What we do in this paper is think of the LLM as providing reasoning that

can be structured as per a Toulmin schema, and then use pertinent critical

questions to check the validity of the presumptive conclusions that the LLM

has reached.

As described above, Toulmin’s model of argument includes the following six components:

• Claim - The conclusion or main argument being made;

• Qualifier - Limits or conditions on the claim;

• Data - The facts, evidence, or premises that support the claim;

• Warrant - The logical connection or justification that bridges the data and claim;

• Rebuttal - Acknowledgment of counterarguments or exceptions to the claim;

• Backing - Additional support or justification for the warrant.

Our Critical-Questions-of-Thought (CQoT) approach can be summarised by the

four steps illustrated in Figure 2. The chosen name already hints at the main

component of this technique, i.e., the critical questions, whose contribution

occur in Step 2 of the pipeline.
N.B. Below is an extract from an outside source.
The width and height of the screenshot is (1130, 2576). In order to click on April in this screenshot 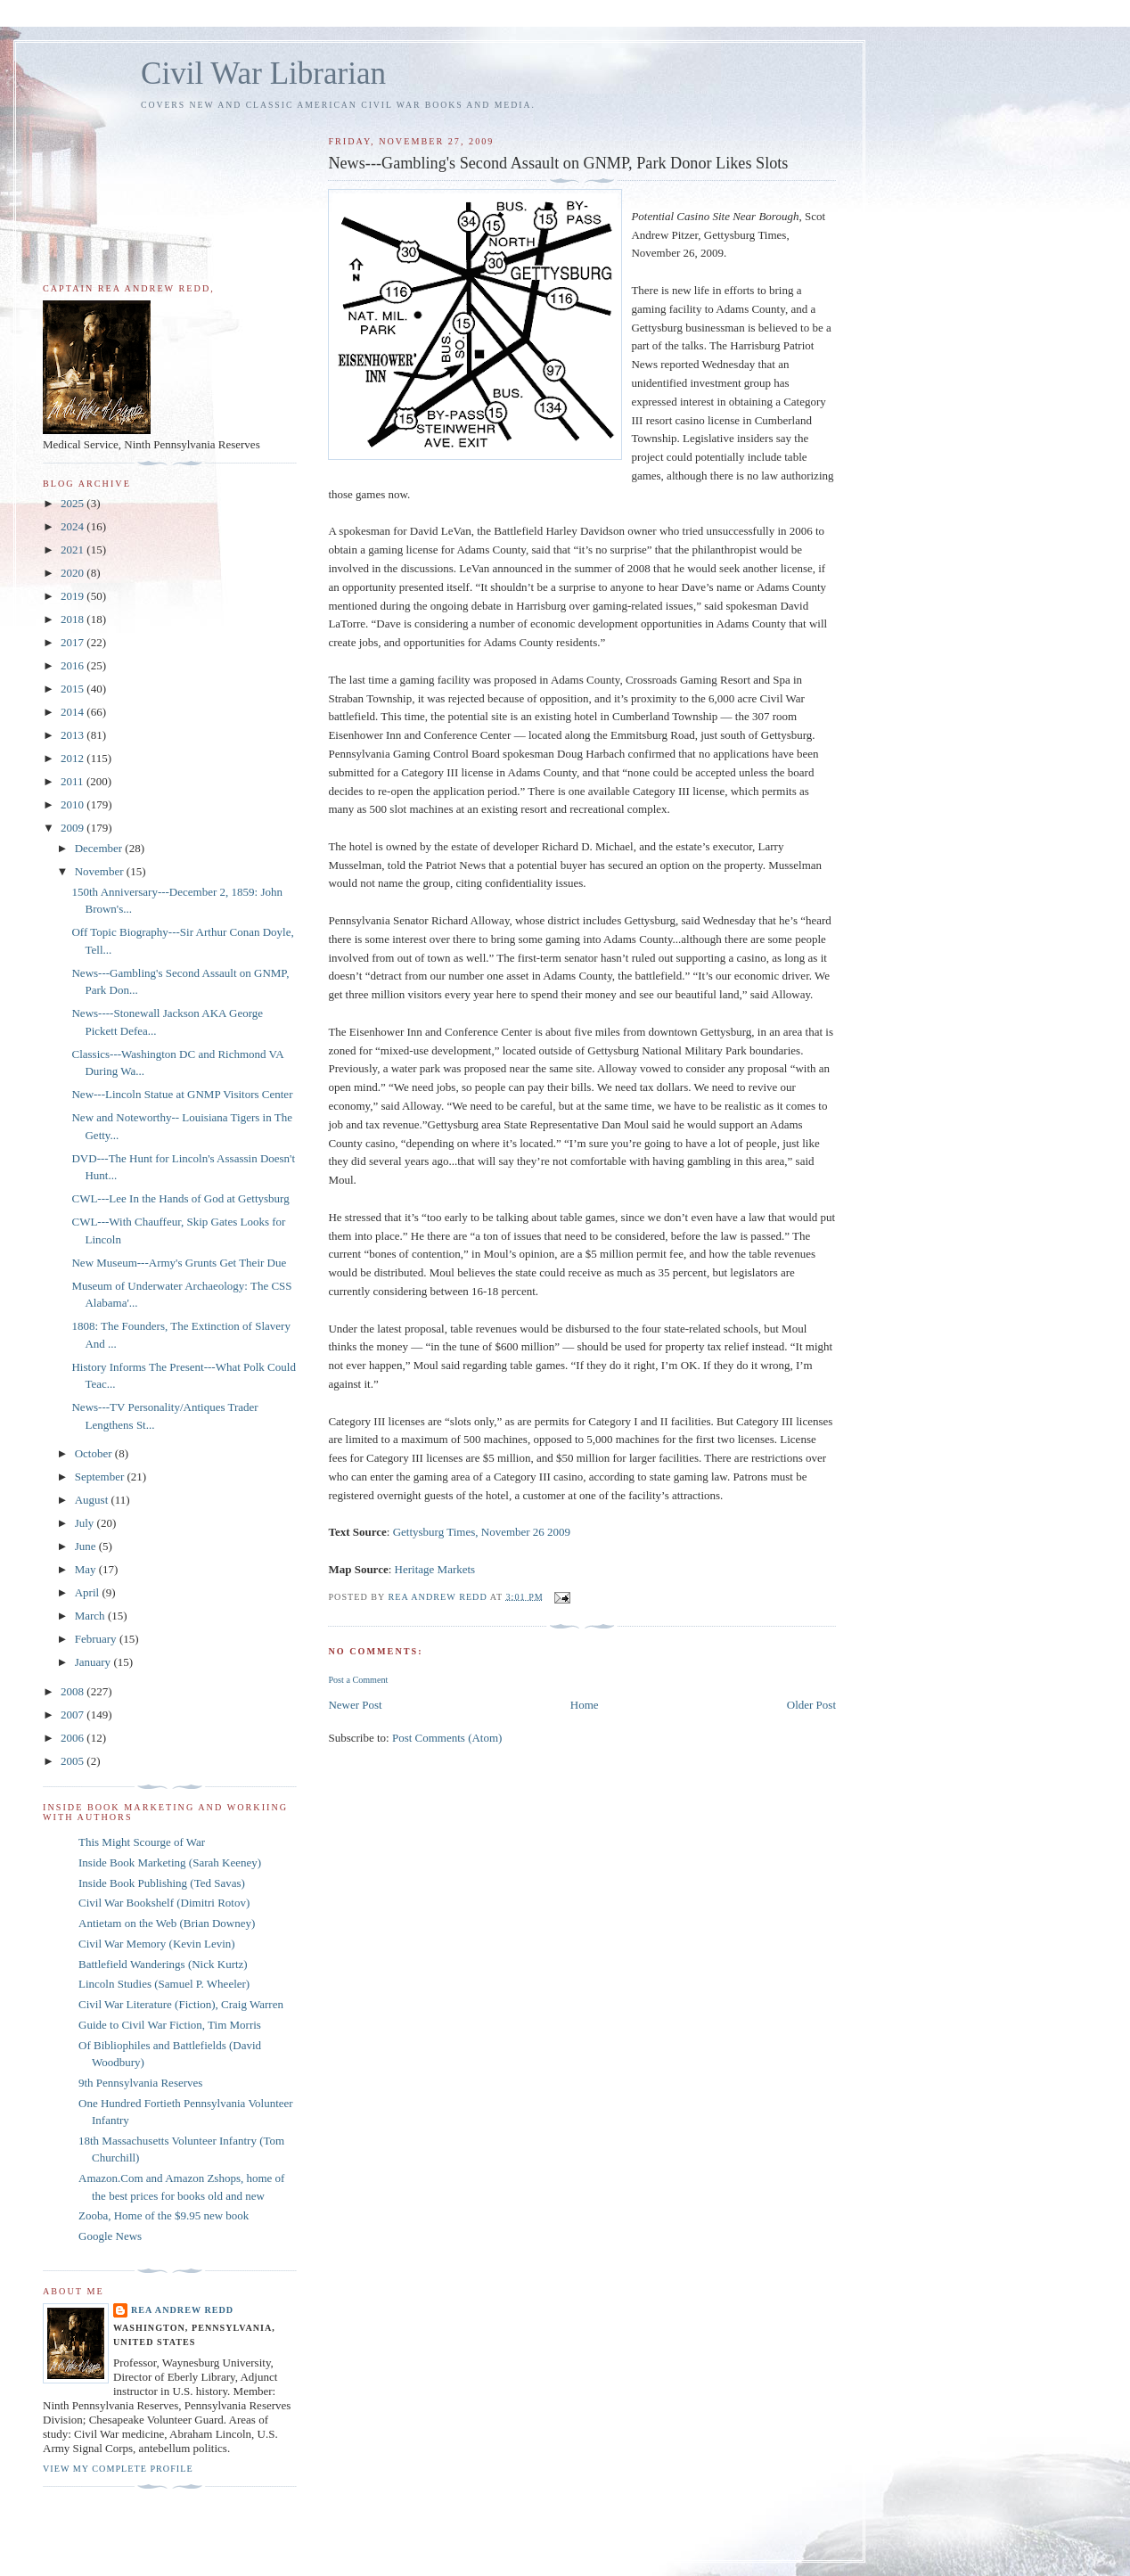, I will do `click(88, 1592)`.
For each CQ we identify which elements of

Toulmin’s model the question targets. Note that we are not trying to claim

that an LLM follows the Toulmin model of argumentation, but rather that

LLMs engage in presumptive reasoning, and so a set of CQs that cover all

the elements of Toulmin’s general schema of presumptive reasoning provide a

suitable battery of queries with which to test any conclusions that an LLM

comes up with. The leveraged critical questions are:

Does the reasoning process start with clearly defined premises? (Data)
Are the premises supported by evidence or accepted facts? (Data)
Does the reasoning process use logical connections between premises and

conclusions? (Warrant)

Are the logical connections used in the reasoning process valid? (Warrant)
Does the reasoning process avoid fallacies or logical errors? (Warrant,

Backing)

Is the conclusion logically derived from the premises? (Claim)
Is the reasoning process consistent with established knowledge or principles?

(Backing)

Does the reasoning process lead to a conclusion that is plausible and reasonable?

(Claim, Qualifier, Rebuttal)

Critical-Questions-of-Thought is a simple approach that can be implemented on top of any LLMs. In this section, we introduce and break down each of the four stages that compose the CQoT pipeline, as depicted in Figure 2. In a nutshell, Steps 1, 2 and 4 can be interpreted as different prompting strategies leveraging the outcome of the previous steps. Step 3 operates as a checkpoint. It verifies the model’s responses to the CQs and decides whether the pipeline should continue to the final phase or iterate over, effectively starting again from the initial stage. More precisely:

• Step 1. Prompt the LLM to reason logically about the input query and sketch a plan to follow. The model must divide each reasoning process into premises and conclusions so that each conclusion derives from the respective premises. No final response should be provided.

• Step 2. The model will now have to assess the validity of the previously envisaged reasoning steps by checking whether they address the critical questions devised in Section 3. All such CQs are related to the validity of logical reasoning and refer to specific elements of the Toulmin representation of arguments.

• Step 3. The model has to evaluate the replies to the critical questions. If there are at least 7/8 positive answers, then the pipeline will move to Step 4. Otherwise, the pipeline will start again from Step 1. This will occur for a maximum of five iterations, after which the requirement will drop to a minimum of 5/8 positive answers. If this score has not been reached after a total of ten iterations, the pipeline will, regardless, move to Step 4 with the latest generated reasoning plan.

• Step 4. Having determined the correctness of the model reasoning process, the LLM is now required to strictly follow it in order to provide the final reply to the original user prompt.